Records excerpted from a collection
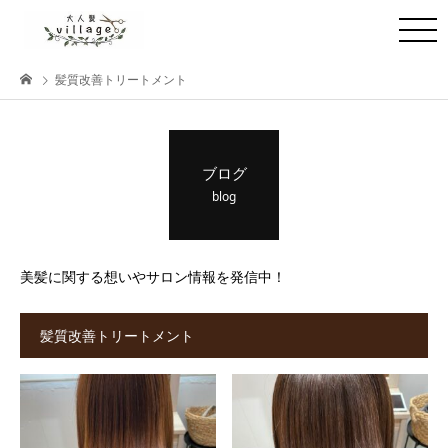
髪質改善トリートメント
ブログ
blog
美髪に関する想いやサロン情報を発信中！
髪質改善トリートメント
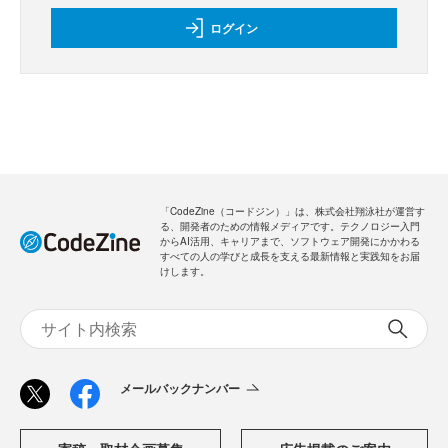
ログイン
「CodeZine（コードジン）」は、株式会社翔泳社が運営す
る、開発者のための情報メディアです。テクノロジー入門
からAI活用、キャリアまで、ソフトウェア開発にかかわる
すべての人の学びと成長を支える最新情報と実践知をお届
けします。
メールバックナンバー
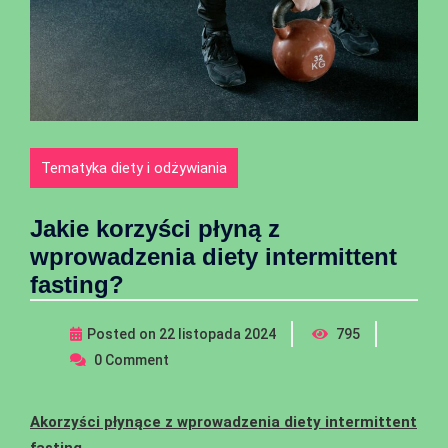
Tematyka diety i odżywiania
Jakie korzyści płyną z
wprowadzenia diety intermittent
fasting?
Posted on
22 listopada 2024
795
0
Comment
Akorzyści płynące z wprowadzenia diety intermittent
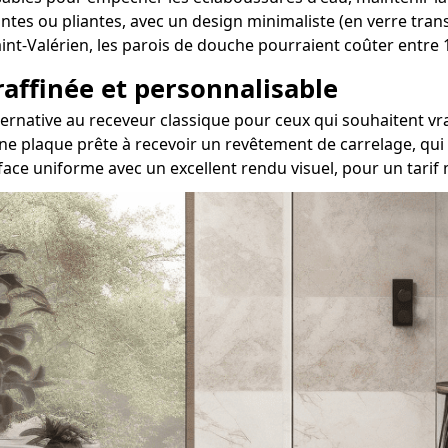
ssantes ou pliantes, avec un design minimaliste (en verre tra
Saint-Valérien, les parois de douche pourraient coûter entr
 raffinée et personnalisable
 alternative au receveur classique pour ceux qui souhaite
ne plaque prête à recevoir un revêtement de carrelage, qui 
rface uniforme avec un excellent rendu visuel, pour un tari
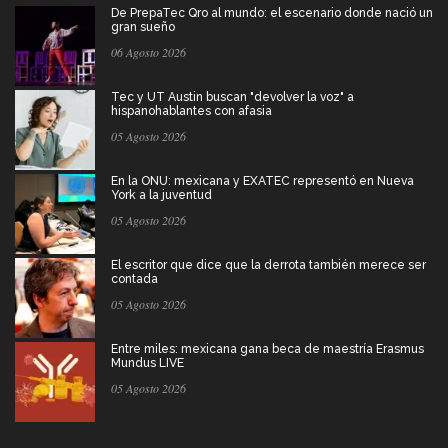
De PrepaTec Qro al mundo: el escenario donde nació un
gran sueño
06 Agosto 2026
Tec y UT Austin buscan "devolver la voz" a
hispanohablantes con afasia
05 Agosto 2026
En la ONU: mexicana y EXATEC representó en Nueva
York a la juventud
05 Agosto 2026
El escritor que dice que la derrota también merece ser
contada
05 Agosto 2026
Entre miles: mexicana gana beca de maestría Erasmus
Mundus LIVE
05 Agosto 2026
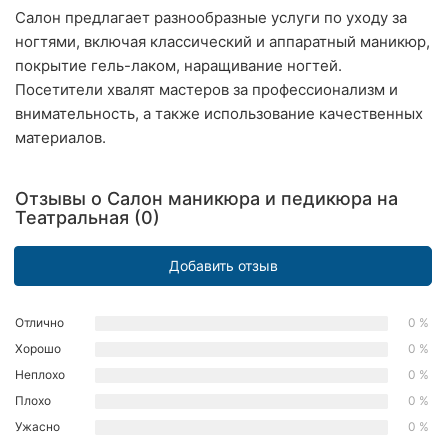
Салон предлагает разнообразные услуги по уходу за
Хмельницкий
ногтями, включая классический и аппаратный маникюр,
Ровно
покрытие гель-лаком, наращивание ногтей.
Посетители хвалят мастеров за профессионализм и
Одесса
внимательность, а также использование качественных
материалов.
Киев
Харьков
Отзывы о Салон маникюра и педикюра на
Театральная (0)
Запорожье
Добавить отзыв
Днепр
Львов
Отлично
0 %
Хорошо
0 %
Кривой
Неплохо
0 %
Рог
Плохо
0 %
Николаев
Ужасно
0 %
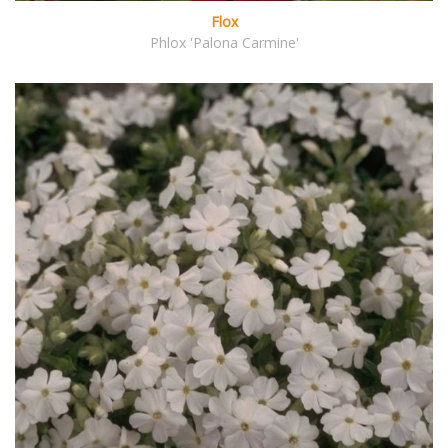
Flox
Phlox 'Palona Carmine'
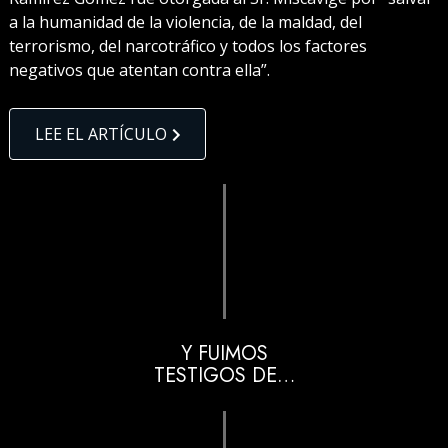
a la humanidad de la violencia, de la maldad, del
terrorismo, del narcotráfico y todos los factores
negativos que atentan contra ella”.
LEE EL ARTÍCULO
Y FUIMOS
TESTIGOS DE…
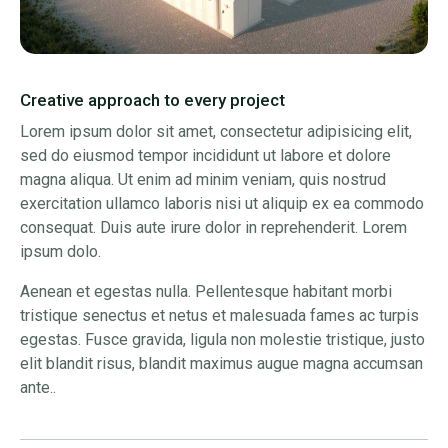
Creative approach to every project
Lorem ipsum dolor sit amet, consectetur adipisicing elit,
sed do eiusmod tempor incididunt ut labore et dolore
magna aliqua. Ut enim ad minim veniam, quis nostrud
exercitation ullamco laboris nisi ut aliquip ex ea commodo
consequat. Duis aute irure dolor in reprehenderit. Lorem
ipsum dolo.
Aenean et egestas nulla. Pellentesque habitant morbi
tristique senectus et netus et malesuada fames ac turpis
egestas. Fusce gravida, ligula non molestie tristique, justo
elit blandit risus, blandit maximus augue magna accumsan
ante..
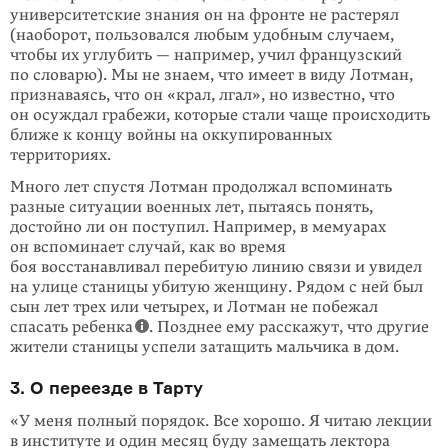
университетские знания он на фронте не растерял
(наоборот, пользовался любым удобным случаем,
чтобы их углубить — например, учил французский
по словарю). Мы не знаем, что имеет в виду Лотман,
признаваясь, что он «крал, лгал», но известно, что
он осуждал грабежи, которые стали чаще происходить
ближе к концу войны на оккупированных
территориях.
Много лет спустя Лотман продолжал вспоминать
разные ситуации военных лет, пытаясь понять,
достойно ли он поступил. Например, в мемуарах
он вспоминает случай, как во время
боя восстанавливал перебитую линию связи и увидел
на улице станицы убитую женщину. Рядом с ней был
сын лет трех или четырех, и Лотман не побежал
спасать ребенка
. Позднее ему расскажут, что другие
жители станицы успели затащить мальчика в дом.
3. О переезде в Тарту
«У меня полный порядок. Все хорошо. Я читаю лекции
в институте и один месяц буду замещать лектора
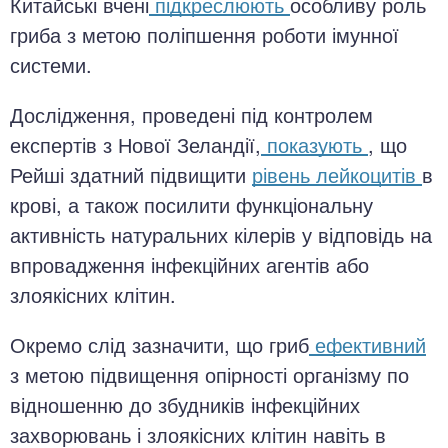
Китайські вчені
підкреслюють
особливу роль
гриба з метою поліпшення роботи імунної
системи.
Дослідження, проведені під контролем
експертів з Нової Зеландії,
показують
, що
Рейші здатний підвищити
рівень лейкоцитів
в
крові, а також посилити функціональну
активність натуральних кілерів у відповідь на
впровадження інфекційних агентів або
злоякісних клітин.
Окремо слід зазначити, що гриб
ефективний
з метою підвищення опірності організму по
відношенню до збудників інфекційних
захворювань і злоякісних клітин навіть в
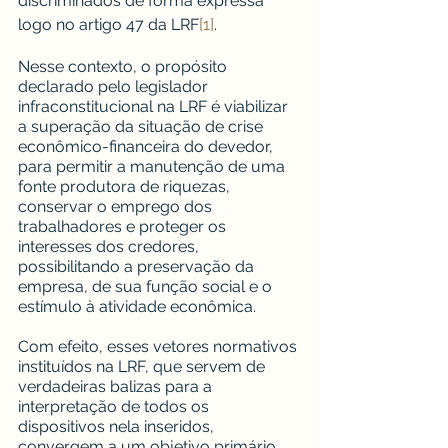
discriminados de forma expressa 
logo no artigo 47 da LRF
[1]
.
Nesse contexto, o propósito 
declarado pelo legislador 
infraconstitucional na LRF é viabilizar 
a superação da situação de crise 
econômico-financeira do devedor, 
para permitir a manutenção de uma 
fonte produtora de riquezas, 
conservar o emprego dos 
trabalhadores e proteger os 
interesses dos credores, 
possibilitando a preservação da 
empresa, de sua função social e o 
estímulo à atividade econômica.
Com efeito, esses vetores normativos 
instituídos na LRF, que servem de 
verdadeiras balizas para a 
interpretação de todos os 
dispositivos nela inseridos, 
convergem a um objetivo primário, 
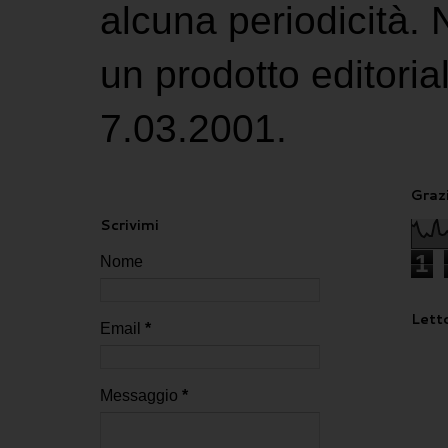
alcuna periodicità.
un prodotto editoria
7.03.2001.
Grazi
Scrivimi
1
Nome
Letto
Email
*
Messaggio
*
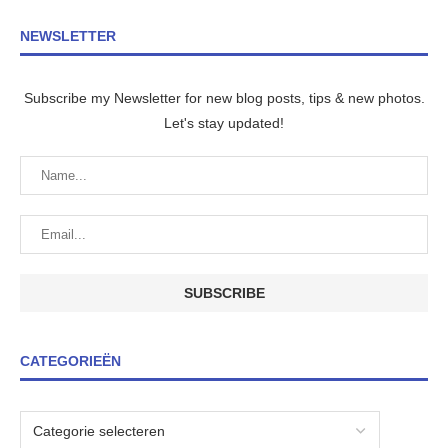
NEWSLETTER
Subscribe my Newsletter for new blog posts, tips & new photos.
Let's stay updated!
CATEGORIEËN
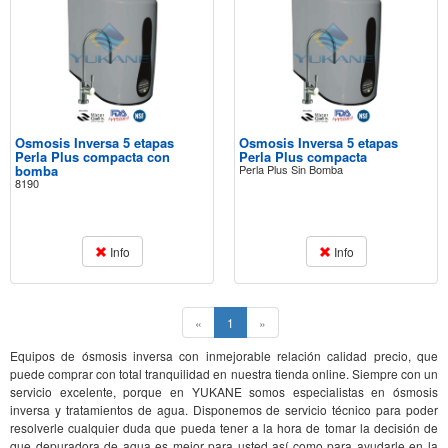
Osmosis Inversa 5 etapas
Osmosis Inversa 5 etapas
Perla Plus compacta con
Perla Plus compacta
bomba
Perla Plus Sin Bomba
8190
Info
Info
(current)
«
1
»
Equipos de ósmosis inversa con inmejorable relación calidad precio, que
puede comprar con total tranquilidad en nuestra tienda online. Siempre con un
servicio excelente, porque en YUKANE somos especialistas en ósmosis
inversa y tratamientos de agua. Disponemos de servicio técnico para poder
resolverle cualquier duda que pueda tener a la hora de tomar la decisión de
que depuradora de agua es mejor para usted así como para ayudarle en la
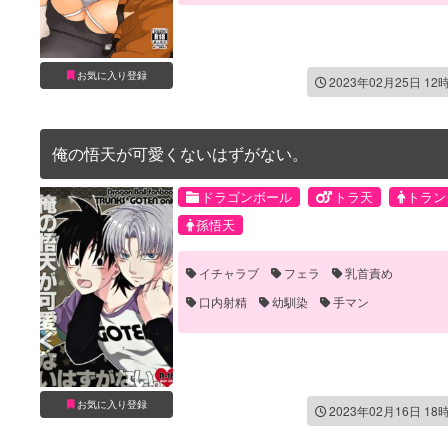
お気に入り登録
2023年02月25日 12
俺の悟天が可愛くないはずがない。
ドラゴンボール
トラ天
トラン
孫悟天
イチャラブ
フェラ
乳首責め
口内射精
幼馴染
手マン
お気に入り登録
2023年02月16日 18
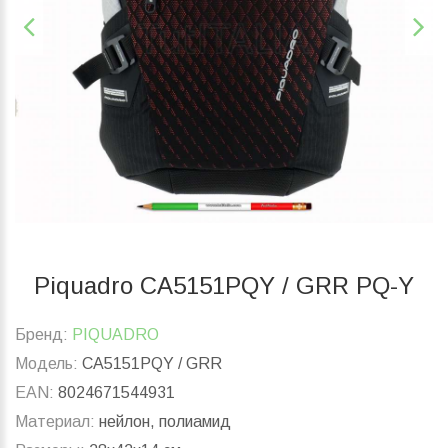
Piquadro CA5151PQY / GRR PQ-Y
Бренд:
PIQUADRO
Модель:
CA5151PQY / GRR
EAN:
8024671544931
Материал:
нейлон, полиамид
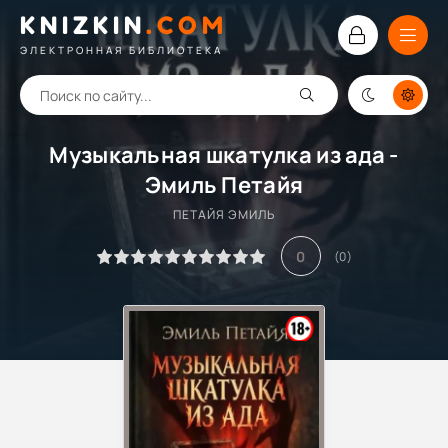
KNIZKIN
.
COM
ЭЛЕКТРОННАЯ БИБЛИОТЕКА
Музыкальная шкатулка из ада -
Эмиль Петайя
ПЕТАЙЯ ЭМИЛЬ
0
(
0
)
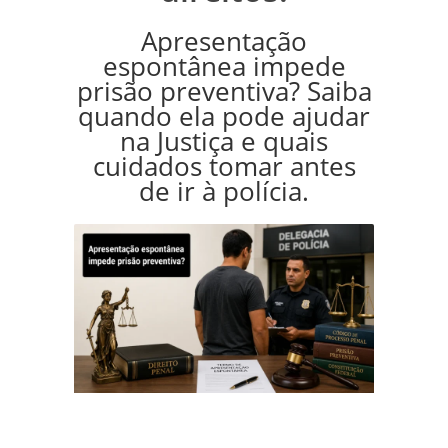
Apresentação
espontânea impede
prisão preventiva? Saiba
quando ela pode ajudar
na Justiça e quais
cuidados tomar antes
de ir à polícia.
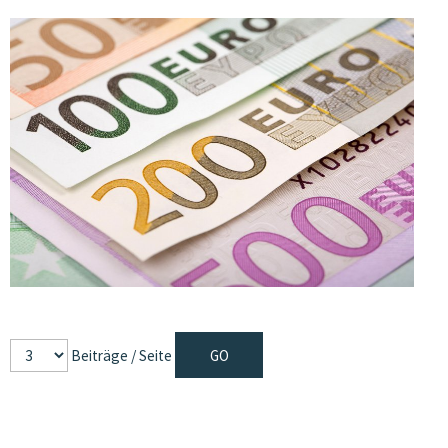
Beiträge / Seite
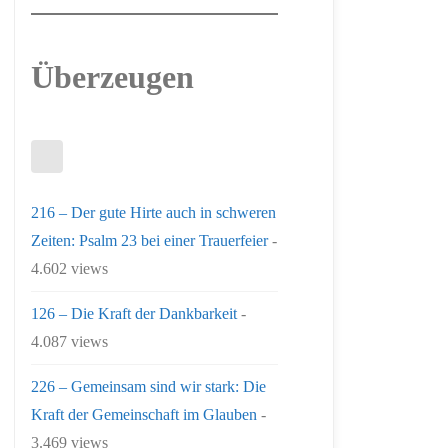
Überzeugen
216 – Der gute Hirte auch in schweren
Zeiten: Psalm 23 bei einer Trauerfeier
-
4.602 views
126 – Die Kraft der Dankbarkeit
-
4.087 views
226 – Gemeinsam sind wir stark: Die
Kraft der Gemeinschaft im Glauben
-
3.469 views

▶ INSTRUCTIONS FOR THE TASK:
Search the records for the word "agua" and return every line that holds it.

▶ EXERCISE RESULT:
inversa y tratamientos de agua. Disponemos de servicio técnico para poder
que depuradora de agua es mejor para usted así como para ayudarle en la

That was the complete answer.